11月:花守の居る庭
からん。
女の子が降り立ったのは、赤レンガの小径でした。細く、繊細にくるりと先を丸めた花がその小径にそって咲いています。女の子はその間を縫って、小径の先へ進んでみることにしました。小さな家が見えたのです。赤、ピンク、白、オレンジ。どの色の花も明るく暖かく見えました。
「あら、お客さんなんて久しぶり」
優しそうな声が聞こえて、女の子は花から顔を上げました。小径の先には白髪のおばあさんがじょうろを持って立っていました。その『商品』は庭の花と同じおちついたピンク色。
「見かけない子ね。ちょうどお茶にしようと思っていたんです、一緒にいかが?」
女の子は頷いて、おばあさんの後について小さな家に向かいました。このおばあさんも『商品』の話をしてくれる様な気がしたのです。
小さいけれど、きちんと整頓されていて居心地の良い家でした。どうやらおばあさんはひとり暮らしのようです。そのことを尋ねると、おばあさんはほほえんで頷きました。
「もう十年になるかしら。それまでは旦那と住んでいたのよ」
「その人は今は居ないの?」
ええ、と頷いて、おばあさんは壁に掛けてある写真を示しました。今より若いおばあさんと、対になった『商品』を持った男の人がこの家の前で笑顔で写真に収まっています。
「あれが旦那。この家を買った時の写真ね。……でも、十年前に亡くなってしまって、今は私ひとり」
そういえば、持ち主が居なくなってしまった『商品』はどこへ行くのでしょう? もしかして女の子が持っているくすんだ『商品』も、対になるべきの『商品』が持ち主と一緒に居なくなってしまったのかもしれません。
あの、と女の子は少し勇気を出して尋ねました。
「お話を聞かせてもらえますか?」
あばあさんは静かに頷きました。
今から一五年前になるわね、旦那が定年退職をしたからふたりで新しい人生を送ろうとこの家を買ったの。庭が広かったから、旦那は園芸に凝り出してね。でも私はあまり土いじりが好きでは無かったから旦那がこの広い庭を全部ひとりで管理してた。……だから、十年前に旦那が倒れて入院してからは誰も手入れをする人が居なくなってしまって、すぐにほとんど全部枯らしてしまったの。旦那が大切にしていた庭だから守りたかったのだけれど、私はどうして良いかわからなくて……。

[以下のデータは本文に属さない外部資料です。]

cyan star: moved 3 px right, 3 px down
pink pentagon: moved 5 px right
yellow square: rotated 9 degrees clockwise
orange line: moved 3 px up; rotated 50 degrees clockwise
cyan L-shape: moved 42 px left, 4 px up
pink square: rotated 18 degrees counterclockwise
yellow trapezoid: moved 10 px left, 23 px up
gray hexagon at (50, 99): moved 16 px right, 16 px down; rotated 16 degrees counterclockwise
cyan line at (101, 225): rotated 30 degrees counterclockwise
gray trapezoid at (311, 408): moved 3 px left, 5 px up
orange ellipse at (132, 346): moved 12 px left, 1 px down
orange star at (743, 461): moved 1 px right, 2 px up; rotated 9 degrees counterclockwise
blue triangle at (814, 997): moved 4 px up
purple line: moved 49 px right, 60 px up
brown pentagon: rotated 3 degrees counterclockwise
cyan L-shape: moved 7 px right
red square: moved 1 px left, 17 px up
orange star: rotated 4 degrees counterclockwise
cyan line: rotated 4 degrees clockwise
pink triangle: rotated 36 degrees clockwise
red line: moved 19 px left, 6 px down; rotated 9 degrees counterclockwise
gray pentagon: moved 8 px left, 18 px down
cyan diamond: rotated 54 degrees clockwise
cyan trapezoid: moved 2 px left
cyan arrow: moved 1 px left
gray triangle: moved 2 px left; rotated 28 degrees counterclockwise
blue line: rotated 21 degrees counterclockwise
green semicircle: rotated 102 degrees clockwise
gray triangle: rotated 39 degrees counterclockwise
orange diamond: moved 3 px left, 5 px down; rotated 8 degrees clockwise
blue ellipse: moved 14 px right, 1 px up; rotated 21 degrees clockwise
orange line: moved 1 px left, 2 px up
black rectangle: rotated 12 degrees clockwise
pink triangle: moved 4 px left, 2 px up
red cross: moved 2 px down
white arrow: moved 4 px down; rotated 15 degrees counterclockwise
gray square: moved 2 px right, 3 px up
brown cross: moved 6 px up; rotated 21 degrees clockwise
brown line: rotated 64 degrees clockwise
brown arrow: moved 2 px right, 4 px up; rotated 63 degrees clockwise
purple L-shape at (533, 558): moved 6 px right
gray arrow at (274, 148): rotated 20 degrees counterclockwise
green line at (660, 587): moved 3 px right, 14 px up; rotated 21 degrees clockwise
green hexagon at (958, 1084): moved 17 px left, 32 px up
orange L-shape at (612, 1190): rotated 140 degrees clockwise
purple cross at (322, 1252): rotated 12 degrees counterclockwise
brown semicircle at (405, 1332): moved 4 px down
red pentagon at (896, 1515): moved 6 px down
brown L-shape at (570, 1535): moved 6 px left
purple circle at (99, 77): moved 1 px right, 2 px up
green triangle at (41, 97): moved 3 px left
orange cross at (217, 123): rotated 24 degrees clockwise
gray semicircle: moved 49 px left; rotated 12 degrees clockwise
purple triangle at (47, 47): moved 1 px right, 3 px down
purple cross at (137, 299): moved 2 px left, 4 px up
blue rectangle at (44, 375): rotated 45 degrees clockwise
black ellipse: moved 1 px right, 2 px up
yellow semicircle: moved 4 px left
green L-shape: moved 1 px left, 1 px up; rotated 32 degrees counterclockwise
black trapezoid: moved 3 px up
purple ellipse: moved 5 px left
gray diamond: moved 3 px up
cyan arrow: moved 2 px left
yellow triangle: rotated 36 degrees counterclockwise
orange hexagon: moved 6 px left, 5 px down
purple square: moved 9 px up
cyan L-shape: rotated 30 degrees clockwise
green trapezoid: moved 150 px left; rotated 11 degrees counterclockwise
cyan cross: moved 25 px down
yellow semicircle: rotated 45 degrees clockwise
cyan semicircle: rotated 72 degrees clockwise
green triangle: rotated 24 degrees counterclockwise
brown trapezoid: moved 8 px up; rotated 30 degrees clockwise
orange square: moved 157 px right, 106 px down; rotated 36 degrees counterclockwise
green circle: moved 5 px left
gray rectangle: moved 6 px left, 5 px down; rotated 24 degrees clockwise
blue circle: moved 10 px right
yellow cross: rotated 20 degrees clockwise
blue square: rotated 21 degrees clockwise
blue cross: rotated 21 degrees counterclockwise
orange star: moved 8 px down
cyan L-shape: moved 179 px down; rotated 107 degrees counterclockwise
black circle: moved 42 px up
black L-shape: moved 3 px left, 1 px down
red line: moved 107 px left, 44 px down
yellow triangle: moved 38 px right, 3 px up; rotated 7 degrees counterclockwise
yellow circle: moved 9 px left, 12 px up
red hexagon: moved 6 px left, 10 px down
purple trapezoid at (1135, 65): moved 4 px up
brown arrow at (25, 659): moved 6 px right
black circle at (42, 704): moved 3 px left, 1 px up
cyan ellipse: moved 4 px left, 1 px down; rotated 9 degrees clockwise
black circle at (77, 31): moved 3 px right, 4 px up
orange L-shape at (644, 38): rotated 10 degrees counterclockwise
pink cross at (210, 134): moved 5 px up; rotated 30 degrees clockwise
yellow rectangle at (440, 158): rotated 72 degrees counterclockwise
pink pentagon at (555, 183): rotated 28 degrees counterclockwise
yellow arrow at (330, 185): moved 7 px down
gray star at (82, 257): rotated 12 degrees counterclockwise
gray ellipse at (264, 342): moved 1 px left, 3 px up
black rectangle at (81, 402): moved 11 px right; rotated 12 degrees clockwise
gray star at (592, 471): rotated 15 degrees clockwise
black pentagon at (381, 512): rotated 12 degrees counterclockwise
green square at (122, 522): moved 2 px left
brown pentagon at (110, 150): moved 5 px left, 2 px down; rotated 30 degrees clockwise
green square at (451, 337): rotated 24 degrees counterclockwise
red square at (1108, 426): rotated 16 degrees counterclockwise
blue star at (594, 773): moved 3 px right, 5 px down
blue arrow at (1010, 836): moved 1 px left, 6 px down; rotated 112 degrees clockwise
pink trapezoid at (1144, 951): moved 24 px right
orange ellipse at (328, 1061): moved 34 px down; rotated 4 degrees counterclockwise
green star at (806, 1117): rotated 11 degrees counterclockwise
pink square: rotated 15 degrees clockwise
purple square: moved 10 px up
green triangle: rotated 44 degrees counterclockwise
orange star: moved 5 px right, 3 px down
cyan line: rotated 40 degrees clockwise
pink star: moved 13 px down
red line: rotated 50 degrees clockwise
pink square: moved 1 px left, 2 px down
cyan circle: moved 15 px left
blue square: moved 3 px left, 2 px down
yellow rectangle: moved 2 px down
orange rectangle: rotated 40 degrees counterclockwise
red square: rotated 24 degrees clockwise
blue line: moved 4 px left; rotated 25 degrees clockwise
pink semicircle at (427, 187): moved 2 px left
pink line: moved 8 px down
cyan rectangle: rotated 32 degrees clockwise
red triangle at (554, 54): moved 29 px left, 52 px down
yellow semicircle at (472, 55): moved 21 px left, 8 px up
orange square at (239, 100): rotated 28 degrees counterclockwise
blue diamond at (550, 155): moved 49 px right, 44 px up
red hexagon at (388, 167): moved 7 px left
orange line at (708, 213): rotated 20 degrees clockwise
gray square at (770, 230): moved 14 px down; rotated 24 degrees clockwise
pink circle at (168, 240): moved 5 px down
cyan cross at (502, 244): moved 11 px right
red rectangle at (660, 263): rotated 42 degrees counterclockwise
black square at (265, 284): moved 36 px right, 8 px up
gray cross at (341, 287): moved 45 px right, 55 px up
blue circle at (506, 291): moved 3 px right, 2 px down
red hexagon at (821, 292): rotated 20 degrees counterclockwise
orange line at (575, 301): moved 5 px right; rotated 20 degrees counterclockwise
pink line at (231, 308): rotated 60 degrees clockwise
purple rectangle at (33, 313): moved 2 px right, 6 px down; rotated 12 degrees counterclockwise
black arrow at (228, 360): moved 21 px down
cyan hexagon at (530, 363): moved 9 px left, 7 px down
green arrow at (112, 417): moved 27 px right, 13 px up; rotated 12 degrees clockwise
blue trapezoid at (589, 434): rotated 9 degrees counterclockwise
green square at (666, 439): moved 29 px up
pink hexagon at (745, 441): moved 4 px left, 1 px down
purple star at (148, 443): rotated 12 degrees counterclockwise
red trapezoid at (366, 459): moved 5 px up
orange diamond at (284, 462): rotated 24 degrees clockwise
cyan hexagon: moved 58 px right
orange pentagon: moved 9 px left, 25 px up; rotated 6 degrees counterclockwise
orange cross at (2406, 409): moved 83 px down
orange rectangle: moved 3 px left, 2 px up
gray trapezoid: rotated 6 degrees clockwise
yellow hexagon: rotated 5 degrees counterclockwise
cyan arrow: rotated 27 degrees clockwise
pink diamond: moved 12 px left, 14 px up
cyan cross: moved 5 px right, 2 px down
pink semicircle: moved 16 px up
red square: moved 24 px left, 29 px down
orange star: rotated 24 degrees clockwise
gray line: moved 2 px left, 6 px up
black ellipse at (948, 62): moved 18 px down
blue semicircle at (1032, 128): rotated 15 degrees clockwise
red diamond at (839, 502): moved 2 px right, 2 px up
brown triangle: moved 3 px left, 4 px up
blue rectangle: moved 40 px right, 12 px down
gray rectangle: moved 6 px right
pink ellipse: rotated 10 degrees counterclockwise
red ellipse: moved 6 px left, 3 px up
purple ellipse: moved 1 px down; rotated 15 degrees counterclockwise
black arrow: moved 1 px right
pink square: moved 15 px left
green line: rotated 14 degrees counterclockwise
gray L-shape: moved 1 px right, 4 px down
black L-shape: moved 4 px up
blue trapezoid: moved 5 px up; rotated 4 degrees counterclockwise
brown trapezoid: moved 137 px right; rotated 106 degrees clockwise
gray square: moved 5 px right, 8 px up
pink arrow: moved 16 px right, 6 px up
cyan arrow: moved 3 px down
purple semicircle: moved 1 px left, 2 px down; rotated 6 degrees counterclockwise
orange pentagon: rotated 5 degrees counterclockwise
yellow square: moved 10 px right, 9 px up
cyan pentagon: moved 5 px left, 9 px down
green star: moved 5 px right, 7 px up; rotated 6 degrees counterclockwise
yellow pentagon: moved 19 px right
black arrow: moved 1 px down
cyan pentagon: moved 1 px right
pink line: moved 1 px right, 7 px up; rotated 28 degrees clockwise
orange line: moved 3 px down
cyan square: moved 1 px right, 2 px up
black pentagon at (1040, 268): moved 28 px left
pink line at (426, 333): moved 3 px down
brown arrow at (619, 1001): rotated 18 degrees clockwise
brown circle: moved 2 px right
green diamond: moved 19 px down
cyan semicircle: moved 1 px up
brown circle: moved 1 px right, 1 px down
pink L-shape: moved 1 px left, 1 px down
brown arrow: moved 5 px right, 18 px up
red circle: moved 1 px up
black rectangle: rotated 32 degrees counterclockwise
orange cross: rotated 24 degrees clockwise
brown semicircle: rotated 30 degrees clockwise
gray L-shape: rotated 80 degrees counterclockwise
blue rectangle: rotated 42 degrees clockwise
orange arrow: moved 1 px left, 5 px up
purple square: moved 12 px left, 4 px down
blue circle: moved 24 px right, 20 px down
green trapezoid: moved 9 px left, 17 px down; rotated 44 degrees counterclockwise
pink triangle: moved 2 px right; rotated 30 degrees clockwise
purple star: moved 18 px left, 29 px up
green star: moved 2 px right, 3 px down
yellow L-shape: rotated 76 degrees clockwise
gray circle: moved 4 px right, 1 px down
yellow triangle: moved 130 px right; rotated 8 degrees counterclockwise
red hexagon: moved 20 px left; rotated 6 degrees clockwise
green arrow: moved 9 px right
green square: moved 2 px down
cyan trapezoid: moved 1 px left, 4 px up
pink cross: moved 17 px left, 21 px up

そのうち、旦那はこの家に戻ることもなく亡くなってしまった。しばらくは守れなかった庭で泣くことしか出来なかったわ。
……でもね、でも。ある日鉢植えが届いたのよ。庭に咲いてるあの花、ネリネと言うの。なんでも、旦那が亡くなる前に花屋に注文していたみたいで。この花ならあまり難しいことはないし、庭は無理でも鉢植えなら私にも出来るだろうって言ってたらしいの。なんだか悔しくってね! 本で調べながら育てていたら、三年も経つとだいぶ球根が増えて鉢が窮屈になってしまったものだから庭に移し替えたの。それだけじゃちょっと寂しかったから、自分で同じような鉢植えを買ってきて植えてみたんだけど、上手くいって良かったわ。ほら、今はあんなに綺麗に咲いているでしょう。
「……あの花を育て続けてるのは旦那の花を枯らしてしまったことへの申し訳なさも、旦那にそれを見抜かれていたことへの悔しさもあるけど、まだ理由があるのよ」
おばあさんは窓の外の庭を見つめて明るく微笑みました。頬をその『商品』と同じ色に染めながら。
「ネリネの花言葉は『幸せな思い出』……そして、『また会う日を楽しみに』」
庭のネリネが優しく揺れていました。少し外に出ましょうか、と言うおばあさんと一緒に、女の子はその暖かな色の中に分け入りました。
「あの人がその花言葉を知っていたかどうかは正直怪しいと思いますが、私はこの花言葉を信じて生きているのです。この花はあの世があるのならあの世で、来世があるのなら来世で、また会おう、また会えるという旦那の約束のような気がするから」
女の子は自分の持っている『商品』を見上げました。あいかわらずくすんでいて何色なのかよくわかりません。この『商品』にも本当の持ち主が居るはずです。その人は対になっている『商品』を持った相手と出会えるでしょうか? 届かなかった片割れの設計図はどこなのでしょう?
行かなくては。
唐突にそう思いました。何故だか胸が苦しくて、耳の奥でどきどきという音が響き出しました。
女の子は駆けだして、地面を蹴り上げて風に乗りました。